Intimacy directors: those new service sector jobs

…the theater and film industry are beginning to recognize the need for “intimacy directors,” people who specialize in choreographing onstage intimacy.

They are practitioners who use concrete guidelines and techniques, such as the “four pillars” of intimacy direction, according to Alicia Rodis, a member of Intimacy Directors International.

Consent: Get the performers’ permission — including concrete boundaries and out of bounds body parts, and do it before you start.

Communication: Keep talking throughout the process. What’s working, what’s not, who’s touching who and how and do they feel safe.
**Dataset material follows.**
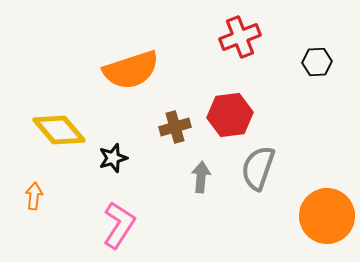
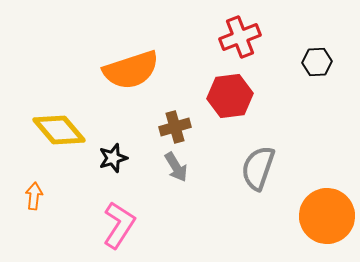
red hexagon: moved 19 px up
gray arrow: moved 25 px left, 10 px up; rotated 144 degrees clockwise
Choreography: Performers wouldn’t spontaneously add an extra pirouette to a dance number or an extra kick to a fight scene. Don’t add an ass grab or extra kissing.

Context: Just because you kiss someone in one scene doesn’t mean you can kiss them in another scene without communicating about adjusting the choreography and seeking consent to do so. Just because someone is topless with you on stage, it doesn’t mean they won’t mind being topless around you offstage, or in another scene onstage.

To explore the ideas of intimacy and safety on stage in a variety of situations, LEO spoke with Rodis, as well as Tony Prince, a local director; and Sarah Flanagan, a Louisville-based fight director.

And:

Rodis, the New York intimacy director, started as a fight director, and that led to her new focus. She shared one experience from that evolution.

“There was one show I was working on where there was a woman who slapped the man and then kissed him. So I was brought in for the slap.”

She ended up working on the slap and the kiss. For that kiss, she used her stage combat skills. That included asking standard questions like where do the actors touch each other, and new questions like how long does the kiss last?